Excerpted data:
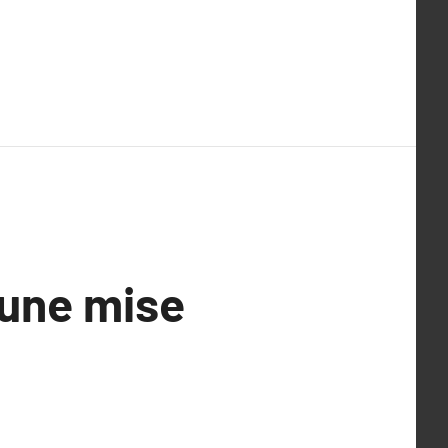
 une mise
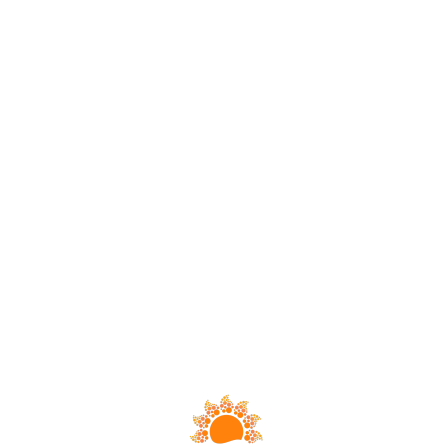
Loa
din
g...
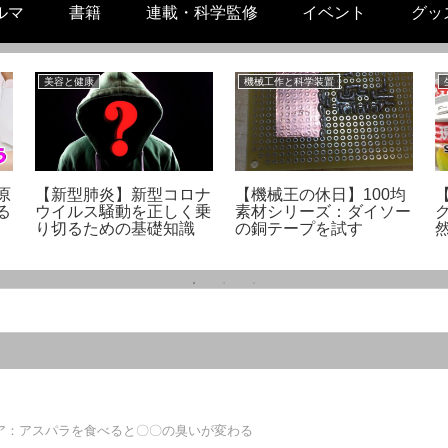
ルマ
書籍
連載・科学監修
イベント
グッ
美容と健康
機械工作と科学装置
原
【新型肺炎】新型コロナ
【機械王の休日】100均
る
ウイルス騒動を正しく乗
素材シリーズ：ダイソー
り切るための基礎知識
の銅テープを試す
ア：アスパラを食べると〇〇の臭いが変わる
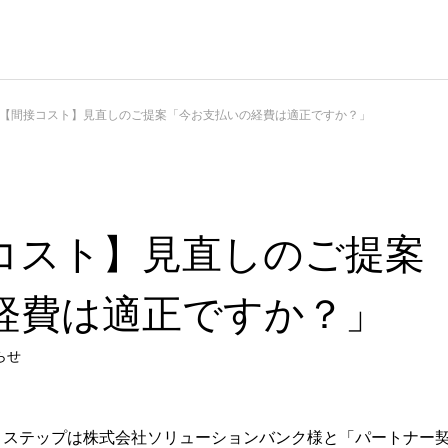
【間接コスト】見直しのご提案「今お支払いの経費は適正ですか？」
コスト】見直しのご提案
経費は適正ですか？」
らせ
・ステップは株式会社ソリューションバンク様と「パートナー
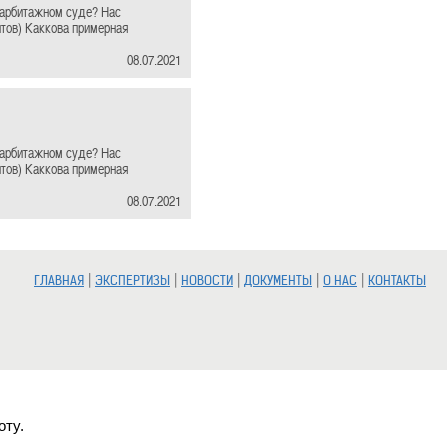
 арбитажном суде? Нас
нтов) Каккова примерная
08.07.2021
 арбитажном суде? Нас
нтов) Каккова примерная
08.07.2021
|
|
|
|
|
ГЛАВНАЯ
ЭКСПЕРТИЗЫ
НОВОСТИ
ДОКУМЕНТЫ
О НАС
КОНТАКТЫ
оту.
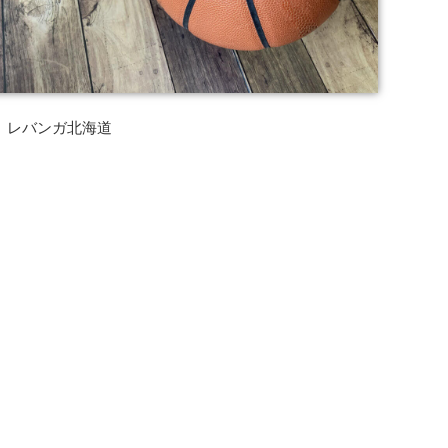
レバンガ北海道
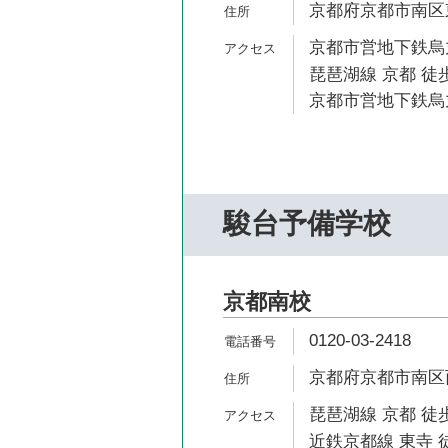
京都府京都市南区東
京都市営地下鉄烏丸
琵琶湖線 京都 徒歩
京都市営地下鉄烏丸
駿台予備学校
京都南校
0120-03-2418
京都府京都市南区西
琵琶湖線 京都 徒歩
近鉄京都線 東寺 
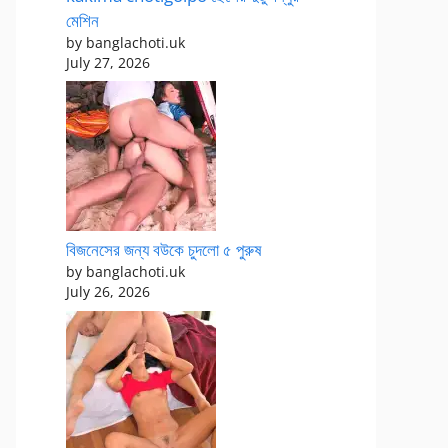
মেশিন
by banglachoti.uk
July 27, 2026
বিজনেসের জন্য বউকে চুদলো ৫ পুরুষ
by banglachoti.uk
July 26, 2026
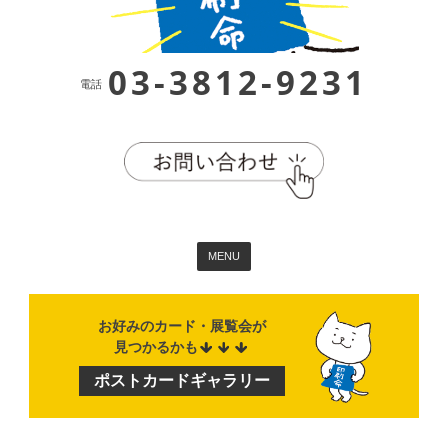
03-3812-9231
電話
MENU
お好みのカード・展覧会が
見つかるかも
ポストカード
ギャラリー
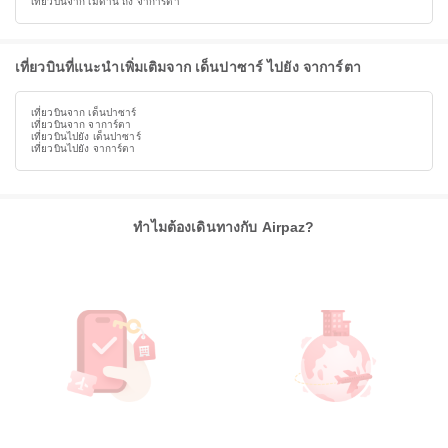
เที่ยวบินจาก เมดาน ถึง จาการ์ตา
เที่ยวบินที่แนะนำเพิ่มเติมจาก เด็นปาซาร์ ไปยัง จาการ์ตา
เที่ยวบินจาก เด็นปาซาร์
เที่ยวบินจาก จาการ์ตา
เที่ยวบินไปยัง เด็นปาซาร์
เที่ยวบินไปยัง จาการ์ตา
ทำไมต้องเดินทางกับ Airpaz?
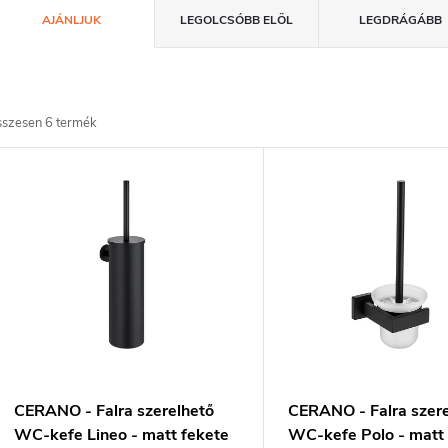
T
AJÁNLJUK
LEGOLCSÓBB ELÖL
LEGDRÁGÁBB
e
m
sszesen
6
termék
T
é
e
k
e
m
k
é
k
e
e
n
CERANO - Falra szerelhető
CERANO - Falra szer
k
d
WC-kefe Lineo - matt fekete
WC-kefe Polo - matt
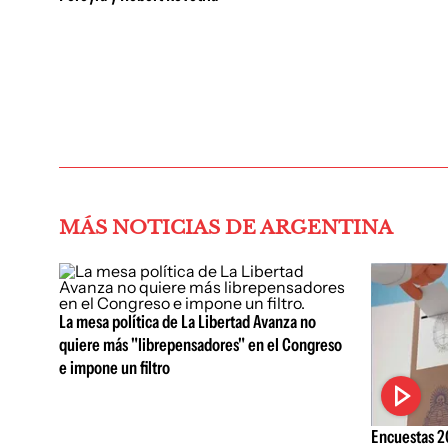
MÁS NOTICIAS DE ARGENTINA
La mesa política de La Libertad Avanza no
quiere más "librepensadores" en el Congreso
e impone un filtro
Encuestas 20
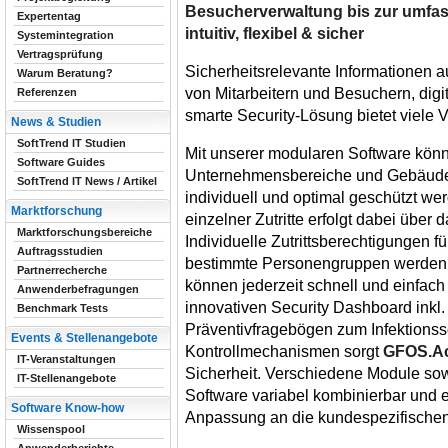
Besucherverwaltung bis zur umfass
Expertentag
intuitiv, flexibel & sicher
Systemintegration
Vertragsprüfung
Sicherheitsrelevante Informationen au
Warum Beratung?
von Mitarbeitern und Besuchern, dig
Referenzen
smarte Security-Lösung bietet viele Vo
News & Studien
SoftTrend IT Studien
Mit unserer modularen Software kön
Software Guides
Unternehmensbereiche und Gebäude
SoftTrend IT News / Artikel
individuell und optimal geschützt we
Marktforschung
einzelner Zutritte erfolgt dabei über
Marktforschungsbereiche
Individuelle Zutrittsberechtigungen f
Auftragsstudien
bestimmte Personengruppen werden e
Partnerrecherche
können jederzeit schnell und einfac
Anwenderbefragungen
innovativen Security Dashboard ink
Benchmark Tests
Präventivfragebögen zum Infektionss
Events & Stellenangebote
Kontrollmechanismen sorgt
GFOS.Ac
IT-Veranstaltungen
Sicherheit. Verschiedene Module sow
IT-Stellenangebote
Software variabel kombinierbar und 
Software Know-how
Anpassung an die kundespezifischen
Wissenspool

Problem requirements: Print the data again word for word, pictures excluded.

Solution:
 une mise
Loa
din
g...
ルマ
書籍
連載・科学監修
イベント
グッ
美容と健康
機械工作と科学装置
原
【新型肺炎】新型コロナ
【機械王の休日】100均
る
ウイルス騒動を正しく乗
素材シリーズ：ダイソー
り切るための基礎知識
の銅テープを試す
ア：アスパラを食べると〇〇の臭いが変わる
【間接コスト】見直しのご提案「今お支払いの経費は適正ですか？」
コスト】見直しのご提案
経費は適正ですか？」
らせ
・ステップは株式会社ソリューションバンク様と「パートナー
 арбитажном суде? Нас
нтов) Каккова примерная
08.07.2021
 арбитажном суде? Нас
нтов) Каккова примерная
08.07.2021
|
|
|
|
|
ГЛАВНАЯ
ЭКСПЕРТИЗЫ
НОВОСТИ
ДОКУМЕНТЫ
О НАС
КОНТАКТЫ
оту.
レバンガ北海道
京都府京都市南区東
京都市営地下鉄烏丸
琵琶湖線 京都 徒歩
京都市営地下鉄烏丸
駿台予備学校
京都南校
0120-03-2418
京都府京都市南区西
琵琶湖線 京都 徒歩
近鉄京都線 東寺 
মেশিন
by banglachoti.uk
July 27, 2026
বিজনেসের জন্য বউকে চুদলো ৫ পুরুষ
by banglachoti.uk
July 26, 2026
03-3812-9231
電話
MENU
お好みのカード・展覧会が
見つかるかも
ポストカード
ギャラリー
เที่ยวบินจาก เมดาน ถึง จาการ์ตา
เที่ยวบินที่แนะนำเพิ่มเติมจาก เด็นปาซาร์ ไปยัง จาการ์ตา
เที่ยวบินจาก เด็นปาซาร์
เที่ยวบินจาก จาการ์ตา
เที่ยวบินไปยัง เด็นปาซาร์
เที่ยวบินไปยัง จาการ์ตา
ทำไมต้องเดินทางกับ Airpaz?
T
AJÁNLJUK
LEGOLCSÓBB ELÖL
LEGDRÁGÁBB
e
m
sszesen
6
termék
T
é
e
k
e
m
k
é
k
e
e
n
CERANO - Falra szerelhető
CERANO - Falra szer
k
d
WC-kefe Lineo - matt fekete
WC-kefe Polo - matt
MÁS NOTICIAS DE ARGENTINA
La mesa política de La Libertad Avanza no
quiere más "librepensadores" en el Congreso
e impone un filtro
Encuestas 20
Besucherverwaltung bis zur umfass
Expertentag
intuitiv, flexibel & sicher
Systemintegration
Vertragsprüfung
Sicherheitsrelevante Informationen au
Warum Beratung?
von Mitarbeitern und Besuchern, dig
Referenzen
smarte Security-Lösung bietet viele Vo
News & Studien
SoftTrend IT Studien
Mit unserer modularen Software kön
Software Guides
Unternehmensbereiche und Gebäude
SoftTrend IT News / Artikel
individuell und optimal geschützt we
Marktforschung
einzelner Zutritte erfolgt dabei über
Marktforschungsbereiche
Individuelle Zutrittsberechtigungen f
Auftragsstudien
bestimmte Personengruppen werden e
Partnerrecherche
können jederzeit schnell und einfac
Anwenderbefragungen
innovativen Security Dashboard ink
Benchmark Tests
Präventivfragebögen zum Infektionss
Events & Stellenangebote
Kontrollmechanismen sorgt
GFOS.Ac
IT-Veranstaltungen
Sicherheit. Verschiedene Module sow
IT-Stellenangebote
Software variabel kombinierbar und 
Software Know-how
Anpassung an die kundespezifischen
Wissenspool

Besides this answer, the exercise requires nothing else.